COMPTES RENDUS

Benoît Lurson, Lire l'image égyptienne. Les salles du trésor du Grand Temple d'Abou Simbel, éditions Geuthner, Paris 2001, 191 p. et 14 pl. (ISBN : 2-7053-3694-X).

Benoît Lurson est un jeune docteur en égyptologie spécialisé en iconographie. Il a déjà écrit de nombreux articles, et tente de promouvoir une lecture méthodique de l’image égyptienne. Cet ouvrage reflète une partie de son travail de thèse.

Les salles du Trésor du Grand Temple d’Abou Simbel peuvent former une sorte de paradigme, car elles sont bien conservées et offrent un ensemble cohérent à l’analyse iconographique.

Benoît Lurson entreprend l’étude des scènes avec la même rigueur qu’un philologue explique un texte. Cela implique un effort initial de la part du lecteur pour assimiler le fonctionnement des schémas de l’auteur, de la même manière que lire une inscription demande une formation en grammaire.

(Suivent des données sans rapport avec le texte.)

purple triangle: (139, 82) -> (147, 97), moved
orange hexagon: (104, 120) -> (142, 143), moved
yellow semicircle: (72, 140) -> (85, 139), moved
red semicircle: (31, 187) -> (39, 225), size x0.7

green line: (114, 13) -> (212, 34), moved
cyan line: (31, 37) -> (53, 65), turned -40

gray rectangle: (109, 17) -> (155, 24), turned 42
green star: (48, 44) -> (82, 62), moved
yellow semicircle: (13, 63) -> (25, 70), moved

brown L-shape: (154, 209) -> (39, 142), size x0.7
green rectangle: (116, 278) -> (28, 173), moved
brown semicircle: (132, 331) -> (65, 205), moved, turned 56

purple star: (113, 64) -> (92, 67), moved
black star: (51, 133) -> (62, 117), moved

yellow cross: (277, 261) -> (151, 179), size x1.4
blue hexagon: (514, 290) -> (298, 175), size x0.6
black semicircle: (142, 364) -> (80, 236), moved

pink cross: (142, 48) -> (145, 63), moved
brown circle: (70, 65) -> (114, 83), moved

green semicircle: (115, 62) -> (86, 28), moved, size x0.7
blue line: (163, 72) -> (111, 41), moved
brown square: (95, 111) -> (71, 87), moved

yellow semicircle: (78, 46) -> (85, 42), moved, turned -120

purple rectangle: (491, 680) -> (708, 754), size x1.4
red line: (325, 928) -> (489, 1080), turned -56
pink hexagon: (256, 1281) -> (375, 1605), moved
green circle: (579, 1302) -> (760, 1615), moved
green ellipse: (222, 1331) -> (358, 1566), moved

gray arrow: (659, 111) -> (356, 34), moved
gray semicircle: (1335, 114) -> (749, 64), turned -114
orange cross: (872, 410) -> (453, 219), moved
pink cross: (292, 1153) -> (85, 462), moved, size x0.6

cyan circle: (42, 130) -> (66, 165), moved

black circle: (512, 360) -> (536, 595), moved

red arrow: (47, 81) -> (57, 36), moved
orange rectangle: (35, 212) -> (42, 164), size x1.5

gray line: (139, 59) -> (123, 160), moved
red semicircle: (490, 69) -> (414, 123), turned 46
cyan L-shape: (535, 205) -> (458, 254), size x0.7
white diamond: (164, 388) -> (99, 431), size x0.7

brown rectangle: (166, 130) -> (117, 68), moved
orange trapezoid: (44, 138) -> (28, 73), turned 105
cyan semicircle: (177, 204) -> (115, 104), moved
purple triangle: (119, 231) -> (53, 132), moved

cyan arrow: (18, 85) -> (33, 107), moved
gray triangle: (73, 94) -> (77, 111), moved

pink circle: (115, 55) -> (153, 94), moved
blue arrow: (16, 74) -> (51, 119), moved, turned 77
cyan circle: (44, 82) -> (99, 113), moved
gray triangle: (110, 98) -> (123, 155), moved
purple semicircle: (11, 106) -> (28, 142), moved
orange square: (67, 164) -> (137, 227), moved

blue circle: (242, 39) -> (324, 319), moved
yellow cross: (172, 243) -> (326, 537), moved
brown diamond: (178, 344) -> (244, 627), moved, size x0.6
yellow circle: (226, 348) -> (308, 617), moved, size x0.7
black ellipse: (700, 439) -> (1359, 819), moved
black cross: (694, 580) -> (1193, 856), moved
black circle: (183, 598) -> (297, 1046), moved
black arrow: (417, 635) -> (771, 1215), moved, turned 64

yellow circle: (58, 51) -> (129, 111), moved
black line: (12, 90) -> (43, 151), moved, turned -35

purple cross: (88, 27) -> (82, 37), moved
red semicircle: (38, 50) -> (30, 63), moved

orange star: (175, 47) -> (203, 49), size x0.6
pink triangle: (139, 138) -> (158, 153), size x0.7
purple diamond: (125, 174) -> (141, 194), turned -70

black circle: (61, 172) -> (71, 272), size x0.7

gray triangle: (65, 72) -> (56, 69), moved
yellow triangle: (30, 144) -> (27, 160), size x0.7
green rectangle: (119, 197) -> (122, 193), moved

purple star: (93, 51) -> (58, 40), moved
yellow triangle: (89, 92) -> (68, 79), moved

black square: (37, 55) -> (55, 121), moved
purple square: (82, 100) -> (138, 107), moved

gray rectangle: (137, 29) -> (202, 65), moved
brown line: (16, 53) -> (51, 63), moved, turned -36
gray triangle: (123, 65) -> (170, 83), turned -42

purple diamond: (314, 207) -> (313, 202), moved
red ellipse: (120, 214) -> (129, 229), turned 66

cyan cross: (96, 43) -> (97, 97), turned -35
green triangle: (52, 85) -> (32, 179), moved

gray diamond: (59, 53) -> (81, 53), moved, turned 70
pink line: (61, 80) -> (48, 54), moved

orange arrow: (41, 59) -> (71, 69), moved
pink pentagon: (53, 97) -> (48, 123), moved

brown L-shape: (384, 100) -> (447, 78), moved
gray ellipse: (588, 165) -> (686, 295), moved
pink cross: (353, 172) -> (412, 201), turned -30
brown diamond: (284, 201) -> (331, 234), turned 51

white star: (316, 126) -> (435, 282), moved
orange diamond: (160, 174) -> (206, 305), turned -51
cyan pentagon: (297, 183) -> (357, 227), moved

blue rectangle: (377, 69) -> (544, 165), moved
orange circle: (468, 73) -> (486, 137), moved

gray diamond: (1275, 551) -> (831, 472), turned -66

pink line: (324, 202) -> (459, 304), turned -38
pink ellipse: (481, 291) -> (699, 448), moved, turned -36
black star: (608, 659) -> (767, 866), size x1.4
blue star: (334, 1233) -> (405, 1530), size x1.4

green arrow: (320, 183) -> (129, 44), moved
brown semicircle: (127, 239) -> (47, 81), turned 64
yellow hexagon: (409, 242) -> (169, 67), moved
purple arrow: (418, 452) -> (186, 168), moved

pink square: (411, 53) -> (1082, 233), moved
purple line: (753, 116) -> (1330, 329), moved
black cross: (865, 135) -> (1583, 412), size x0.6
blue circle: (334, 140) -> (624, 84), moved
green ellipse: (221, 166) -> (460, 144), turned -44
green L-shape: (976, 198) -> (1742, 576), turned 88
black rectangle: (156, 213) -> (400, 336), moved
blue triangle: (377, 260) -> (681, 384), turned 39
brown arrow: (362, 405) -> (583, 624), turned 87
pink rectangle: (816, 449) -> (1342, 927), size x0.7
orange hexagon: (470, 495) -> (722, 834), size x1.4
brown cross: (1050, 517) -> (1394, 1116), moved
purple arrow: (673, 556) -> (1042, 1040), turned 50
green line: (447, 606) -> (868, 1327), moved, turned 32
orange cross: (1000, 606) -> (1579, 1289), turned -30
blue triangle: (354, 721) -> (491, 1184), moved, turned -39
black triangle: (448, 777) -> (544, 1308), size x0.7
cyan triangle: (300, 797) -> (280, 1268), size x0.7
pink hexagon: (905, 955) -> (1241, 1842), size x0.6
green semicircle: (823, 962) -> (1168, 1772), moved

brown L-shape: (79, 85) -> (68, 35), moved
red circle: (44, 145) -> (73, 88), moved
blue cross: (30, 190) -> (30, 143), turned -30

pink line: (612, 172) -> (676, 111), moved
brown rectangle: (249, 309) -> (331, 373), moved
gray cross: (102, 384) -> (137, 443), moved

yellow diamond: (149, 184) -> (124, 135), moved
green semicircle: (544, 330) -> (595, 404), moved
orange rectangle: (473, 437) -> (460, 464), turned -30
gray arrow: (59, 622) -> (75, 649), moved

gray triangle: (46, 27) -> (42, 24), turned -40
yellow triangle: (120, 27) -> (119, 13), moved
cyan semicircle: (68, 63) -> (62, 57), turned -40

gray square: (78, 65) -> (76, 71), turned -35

On peut suivre alors avec grand intérêt la description ordonnée de tous les tableaux des salles du Trésor.

Offrandes, couronnes, divinités, rituels, symétrie et dissymétries, relations croisées et parallèles : ces éléments et ces réseaux de symboles composent un langage beaucoup plus ordonné et réfléchi que le profane pourrait le croire. C’est un des mérites de Benoît Lurson que d’essayer de le comprendre et de le faire comprendre.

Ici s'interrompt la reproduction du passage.